Here is another base R option:
df$bio <- sapply(lapply(strsplit(df$bio, "\\s"), intersect, termstokeep),
paste, collapse = " ")
Output
account bio
1 38374 love much life proud liberal
2 45673 can just get
3 94928 conserv christian mom proud
4 11204 women
5 37465 former state coach now proud
Data (thanks @RuiBarradas!)
df <- structure(list(account = c(38374L, 45673L, 94928L, 11204L, 37465L
), bio = c("i love candy as much as life itself proud liberal",
"can all just get along", "conserv christian mom and proud pro trump veteran maga",
"professor of women and gender studies at wesleyan university blacklivesmatter",
"former ohio state football coach now a proud papa to seven grandchildren"
)), class = "data.frame", row.names = c(NA, -5L))

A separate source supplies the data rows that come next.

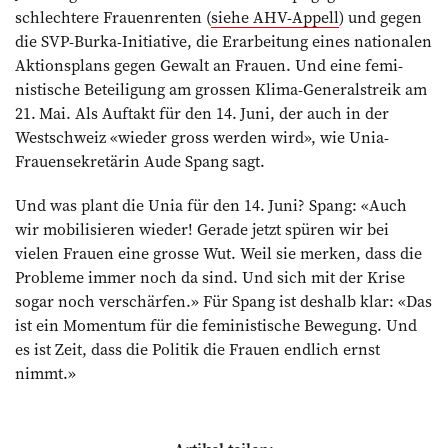
schlechtere Frauenrenten (
siehe AHV-Appell
) und gegen
die SVP-Burka-Initiative, die Erarbeitung eines nationalen
Aktionsplans gegen Gewalt an Frauen. Und eine femi­
nistische Beteiligung am grossen Klima-Generalstreik am
21. Mai. Als Auftakt für den 14. Juni, der auch in der
Westschweiz «wieder gross werden wird», wie Unia-
Frauensekretärin Aude Spang sagt.
Und was plant die Unia für den 14. Juni? Spang: «Auch
wir mobilisieren wieder! Gerade jetzt spüren wir bei
vielen Frauen eine grosse Wut. Weil sie merken, dass die
Probleme immer noch da sind. Und sich mit der Krise
sogar noch verschärfen.» Für Spang ist deshalb klar: «Das
ist ein Momentum für die feministische Bewegung. Und
es ist Zeit, dass die Politik die Frauen endlich ernst
nimmt.»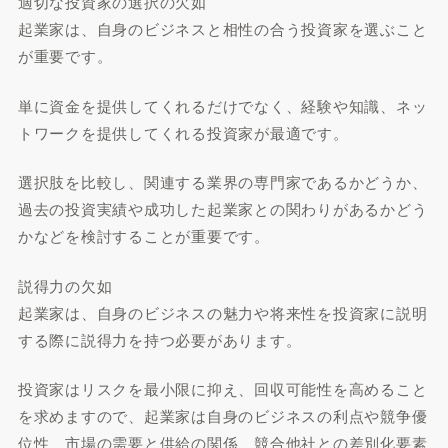
適切な投資家の選択の欠如
起業家は、自身のビジネスと相性の合う投資家を選ぶこと
が重要です。
単に資金を提供してくれるだけでなく、経験や知識、ネッ
トワークを提供してくれる投資家が最適です。
選択肢を比較し、関連する業界の専門家であるかどうか、
過去の投資実績や成功した起業家との関わりがあるかどう
かなどを検討することが重要です。
説得力の欠如
起業家は、自身のビジネスの魅力や将来性を投資家に説明
する際に説得力を持つ必要があります。
投資家はリスクを最小限に抑え、回収可能性を高めること
を求めますので、起業家は自身のビジネスの利点や競争優
位性、市場の需要と供給の関係、競合他社との差別化要素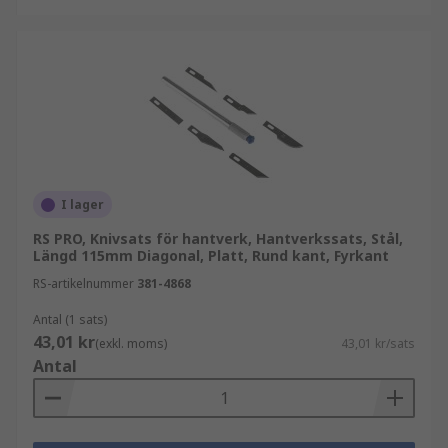
ände.
Lås handtaget.
I lager
RS PRO, Knivsats för hantverk, Hantverkssats, Stål,
Längd 115mm Diagonal, Platt, Rund kant, Fyrkant
RS-artikelnummer
381-4868
Antal (1 sats)
43,01 kr
(exkl. moms)
43,01 kr/sats
Antal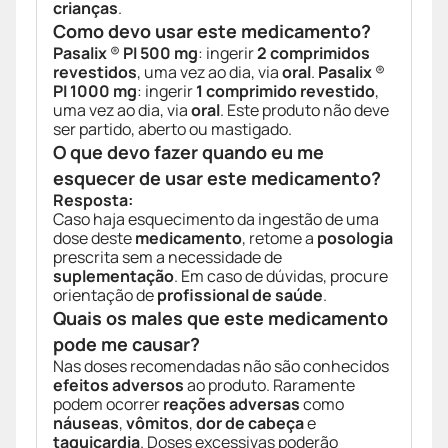
crianças
.
Como devo usar este medicamento?
Pasalix
®
PI 500 mg
: ingerir
2 comprimidos
revestidos
, uma vez ao dia, via
oral
.
Pasalix
®
PI 1000 mg
: ingerir
1 comprimido revestido
,
uma vez ao dia, via
oral
. Este produto não deve
ser partido, aberto ou mastigado.
O que devo fazer quando eu me
esquecer de usar este medicamento?
Resposta:
Caso haja esquecimento da ingestão de uma
dose deste
medicamento
, retome a
posologia
prescrita sem a necessidade de
suplementação
. Em caso de dúvidas, procure
orientação de
profissional de saúde
.
Quais os males que este medicamento
pode me causar?
Nas doses recomendadas não são conhecidos
efeitos adversos
ao produto. Raramente
podem ocorrer
reações adversas
como
náuseas
,
vômitos
,
dor de cabeça
e
taquicardia
. Doses excessivas poderão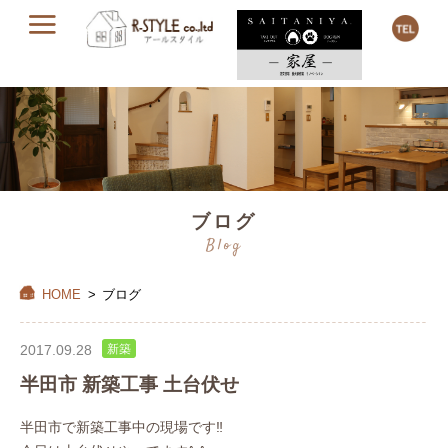
ブログ
Blog
HOME
>
ブログ
2017.09.28
新築
半田市 新築工事 土台伏せ
半田市で新築工事中の現場です‼︎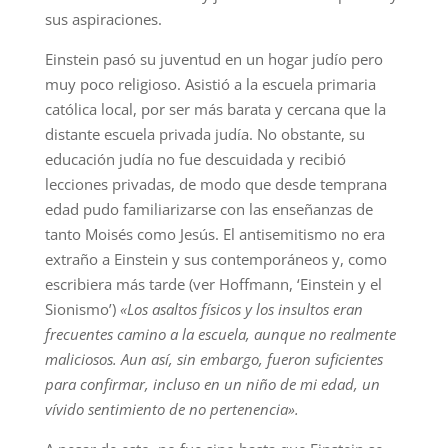
sus aspiraciones.
Einstein pasó su juventud en un hogar judío pero
muy poco religioso. Asistió a la escuela primaria
católica local, por ser más barata y cercana que la
distante escuela privada judía. No obstante, su
educación judía no fue descuidada y recibió
lecciones privadas, de modo que desde temprana
edad pudo familiarizarse con las enseñanzas de
tanto Moisés como Jesús. El antisemitismo no era
extraño a Einstein y sus contemporáneos y, como
escribiera más tarde (ver Hoffmann, ‘Einstein y el
Sionismo’)
«Los asaltos físicos y los insultos eran
frecuentes camino a la escuela, aunque no realmente
maliciosos. Aun así, sin embargo, fueron suficientes
para confirmar, incluso en un niño de mi edad, un
vívido sentimiento de no pertenencia».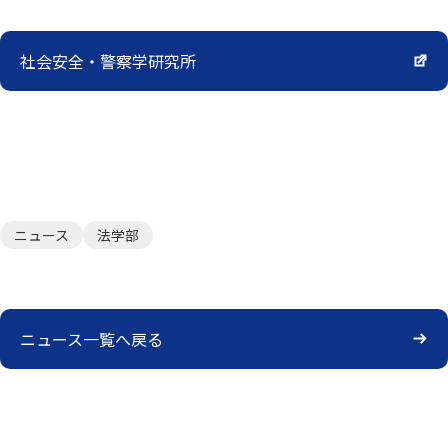
社会安全・警察学研究所
ニュース
法学部
ニュース一覧へ戻る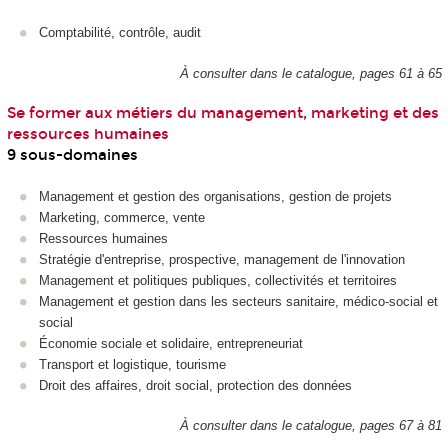
Comptabilité, contrôle, audit
À consulter dans le catalogue, pages 61 à 65
Se former aux métiers du management, marketing et des
ressources humaines
9 sous-domaines
Management et gestion des organisations, gestion de projets
Marketing, commerce, vente
Ressources humaines
Stratégie d'entreprise, prospective, management de l'innovation
Management et politiques publiques, collectivités et territoires
Management et gestion dans les secteurs sanitaire, médico-social et
social
Économie sociale et solidaire, entrepreneuriat
Transport et logistique, tourisme
Droit des affaires, droit social, protection des données
À consulter dans le catalogue, pages 67 à 81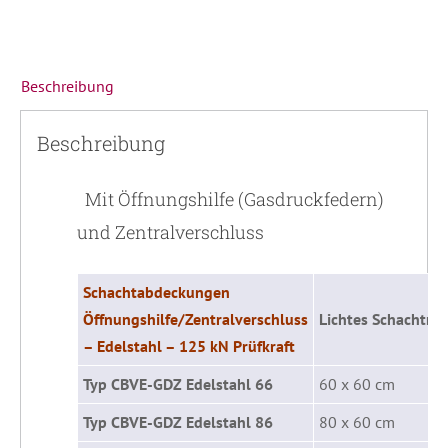
Beschreibung
Beschreibung
Mit Öffnungshilfe (Gasdruckfedern)
und Zentralverschluss
Schachtabdeckungen
Öffnungshilfe/Zentralverschluss
Lichtes Schachtma
– Edelstahl – 125 kN Prüfkraft
Typ CBVE-GDZ Edelstahl 66
60 x 60 cm
Typ CBVE-GDZ Edelstahl 86
80 x 60 cm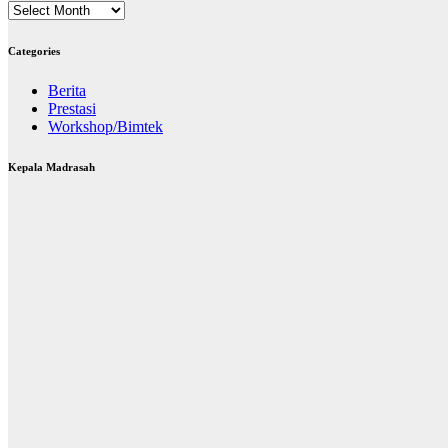
Archives
Categories
Berita
Prestasi
Workshop/Bimtek
Kepala Madrasah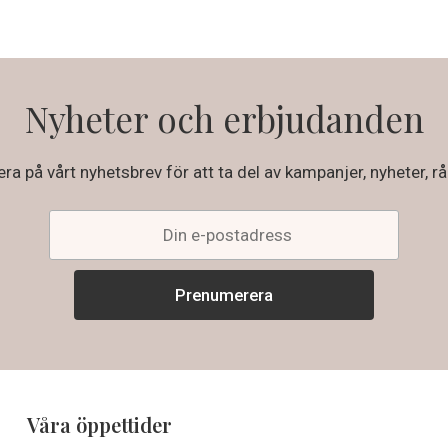
Nyheter och erbjudanden
a på vårt nyhetsbrev för att ta del av kampanjer, nyheter, rå
Våra öppettider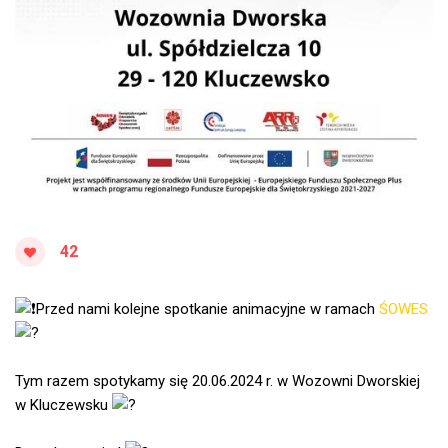
42
Przed nami kolejne spotkanie animacyjne w ramach
ŚOWES
Tym razem spotykamy się 20.06.2024 r. w Wozowni Dworskiej
w Kluczewsku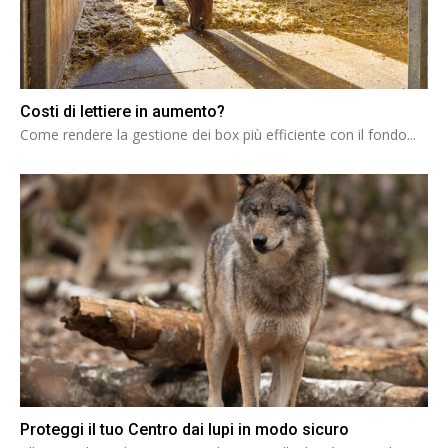
Costi di lettiere in aumento?
Come rendere la gestione dei box più efficiente con il fondo...
Proteggi il tuo Centro dai lupi in modo sicuro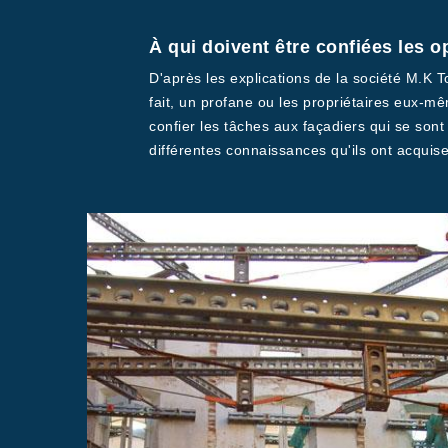
À qui doivent être confiées les 
D'après les explications de la société M.K 
fait, un profane ou les propriétaires eux-mêm
confier les tâches aux façadiers qui se sont
différentes connaissances qu'ils ont acquise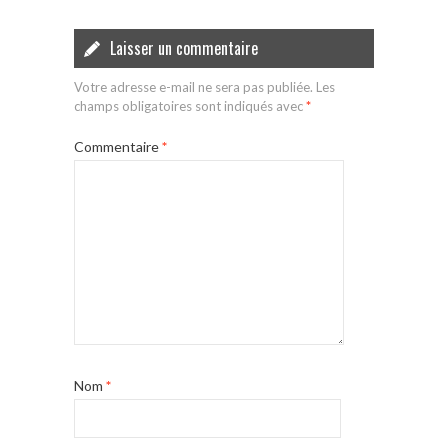
Laisser un commentaire
Votre adresse e-mail ne sera pas publiée.
Les
champs obligatoires sont indiqués avec
*
Commentaire
*
Nom
*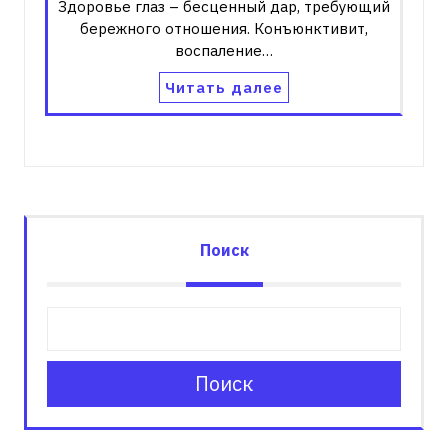
Здоровье глаз – бесценный дар, требующий
бережного отношения. Конъюнктивит,
воспаление…
Читать далее
Поиск
Поиск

termstokeep <- c("love", "life", "follow", "live", "just", "like", "music",
"regist", "trademark", "make", "fan", "one", "copyright", "lover",
"thing", "world", "time", "god", "can", "get", "design", "peopl",
"artist", "girl", "univers", "writer", "will", "student", "work",
"busi", "good", "new", "know", "friend", "famili", "best", "day",
"account", "market", "sport", "art", "game", "manag", "want",
"book", "enthusiast", "person", "alway", "travel", "never", "free",
"real", "help", "dream", "servic", "mom", "husband", "profession",
"beauti", "offici", "wife", "now", "news", "social", "food",
"come", "father", "heart", "educ", "develop", "need", "anim",
"everyth", "proud", "tri", "year", "happi", "also", "media",
"way", "man", "team", "produc", "look", "state", "take", "back",
"support", "director", "home", "find", "call", "engin", "learn",
"provid", "photograph", "great", "author", "video", "guy", "communiti",
"coach", "name", "big", "passion", "see", "teacher", "school",
"product", "sinc", "gamer", "enjoy", "keep", "player", "better",
"let", "believ", "mother", "think", "mind", "dog", "futur", "give",
"colleg", "say", "owner", "jesus", "fun", "got", "littl", "chang",
"founder", "boy", "use", "first", "liberal", "write", "footbal",
"kid", "fuck", "event", "polit", "consult", "care", "conserv",
"much", "health", "technolog", "tech", "opinion", "stay", "everi",
"right", "full", "former", "member", "special", "well", "young",
"high", "creat", "snap", "entrepreneur", "movi", "feel", "view",
"compani", "coffe", "cat", "citi", "human", "digit", "show",
"singer", "sometim", "interest", "dad", "watch", "scienc", "creativ",
"blogger", "base", "addict", "fit", "read", "bless", "fashion",
"part", "noth", "run", "forev", "editor", "born", "hard", "die",
"around", "onlin", "nerd", "class", "web", "musician", "made",
"stuff", "leader", "ever", "inspir", "still", "christian", "place",
"current", "public", "danc", "pleas", "geek", "talk", "film",
"realli", "babi", "someth", "page", "rock", "lot", "women", "lead",
"two")